= Work instruction =
Would you transcribe the records below exactly, omitting every picture?

= Data section =
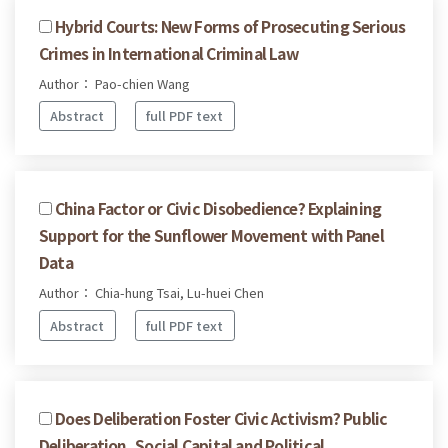
Hybrid Courts: New Forms of Prosecuting Serious
Crimes in International Criminal Law
Author： Pao-chien Wang
Abstract
full PDF text
China Factor or Civic Disobedience? Explaining
Support for the Sunflower Movement with Panel
Data
Author： Chia-hung Tsai, Lu-huei Chen
Abstract
full PDF text
Does Deliberation Foster Civic Activism? Public
Deliberation, Social Capital and Political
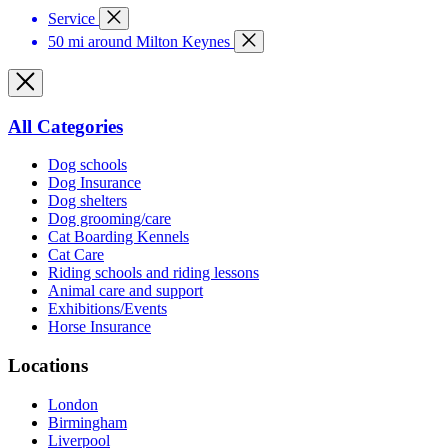
Service
50 mi around Milton Keynes
All Categories
Dog schools
Dog Insurance
Dog shelters
Dog grooming/care
Cat Boarding Kennels
Cat Care
Riding schools and riding lessons
Animal care and support
Exhibitions/Events
Horse Insurance
Locations
London
Birmingham
Liverpool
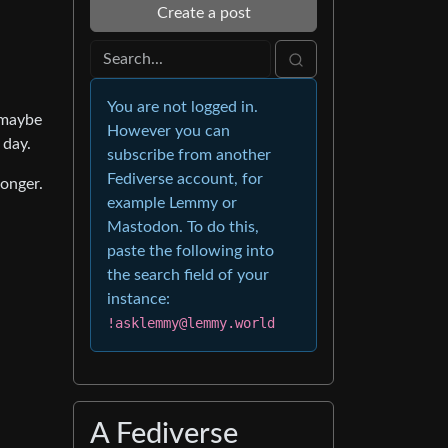
Create a post
You are not logged in.
 maybe
However you can
 day.
subscribe from another
Fediverse account, for
longer.
example Lemmy or
Mastodon. To do this,
paste the following into
the search field of your
instance:
!asklemmy@lemmy.world
A Fediverse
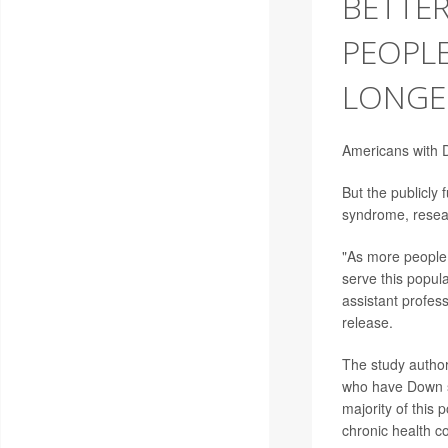
BETTER
PEOPL
LONGE
Americans with D
But the publicly
syndrome, resea
"As more people 
serve this popul
assistant profes
release.
The study author
who have Down sy
majority of this 
chronic health c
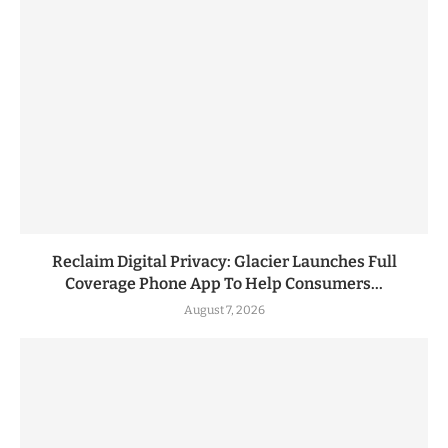
Reclaim Digital Privacy: Glacier Launches Full
Coverage Phone App To Help Consumers...
August 7, 2026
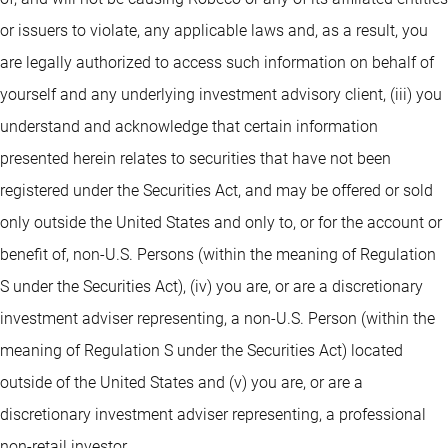
or issuers to violate, any applicable laws and, as a result, you
are legally authorized to access such information on behalf of
yourself and any underlying investment advisory client, (iii) you
understand and acknowledge that certain information
presented herein relates to securities that have not been
registered under the Securities Act, and may be offered or sold
only outside the United States and only to, or for the account or
benefit of, non-U.S. Persons (within the meaning of Regulation
S under the Securities Act), (iv) you are, or are a discretionary
investment adviser representing, a non-U.S. Person (within the
meaning of Regulation S under the Securities Act) located
outside of the United States and (v) you are, or are a
discretionary investment adviser representing, a professional
non-retail investor.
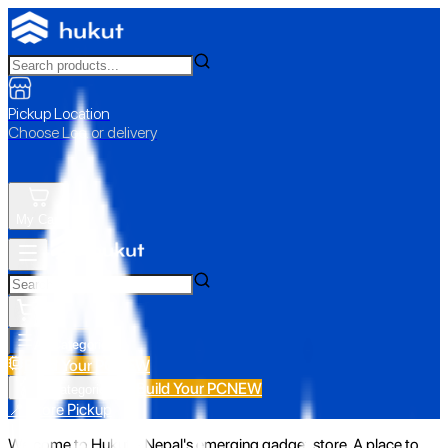
Pickup Location
Choose Loc. or delivery
My Cart
All Categories
Build Your PC
NEW
Build Your PC
NEW
All Categories
📍 Store Pickup
Welcome to Hukut - Nepal's emerging gadget store. A place to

= Answer =
Hybrid Courts: New Forms of Prosecuting Serious
Crimes in International Criminal Law
Author： Pao-chien Wang
Abstract
full PDF text
China Factor or Civic Disobedience? Explaining
Support for the Sunflower Movement with Panel
Data
Author： Chia-hung Tsai, Lu-huei Chen
Abstract
full PDF text
Does Deliberation Foster Civic Activism? Public
Deliberation, Social Capital and Political
Service
50 mi around Milton Keynes
All Categories
Dog schools
Dog Insurance
Dog shelters
Dog grooming/care
Cat Boarding Kennels
Cat Care
Riding schools and riding lessons
Animal care and support
Exhibitions/Events
Horse Insurance
Locations
London
Birmingham
Liverpool
Create a post
You are not logged in.
 maybe
However you can
 day.
subscribe from another
Fediverse account, for
longer.
example Lemmy or
Mastodon. To do this,
paste the following into
the search field of your
instance:
!asklemmy@lemmy.world
A Fediverse
BETTER
PEOPL
LONGE
Americans with D
But the publicly
syndrome, resea
"As more people 
serve this popul
assistant profes
release.
The study author
who have Down sy
majority of this 
chronic health c
Reclaim Digital Privacy: Glacier Launches Full
Coverage Phone App To Help Consumers...
August 7, 2026
or issuers to violate, any applicable laws and, as a result, you
are legally authorized to access such information on behalf of
yourself and any underlying investment advisory client, (iii) you
understand and acknowledge that certain information
presented herein relates to securities that have not been
registered under the Securities Act, and may be offered or sold
only outside the United States and only to, or for the account or
benefit of, non-U.S. Persons (within the meaning of Regulation
S under the Securities Act), (iv) you are, or are a discretionary
investment adviser representing, a non-U.S. Person (within the
meaning of Regulation S under the Securities Act) located
outside of the United States and (v) you are, or are a
discretionary investment adviser representing, a professional
non-retail investor.
Pickup Location
Choose Loc. or delivery
My Cart
All Categories
Build Your PC
NEW
Build Your PC
NEW
All Categories
📍 Store Pickup
Welcome to Hukut - Nepal's emerging gadget store. A place to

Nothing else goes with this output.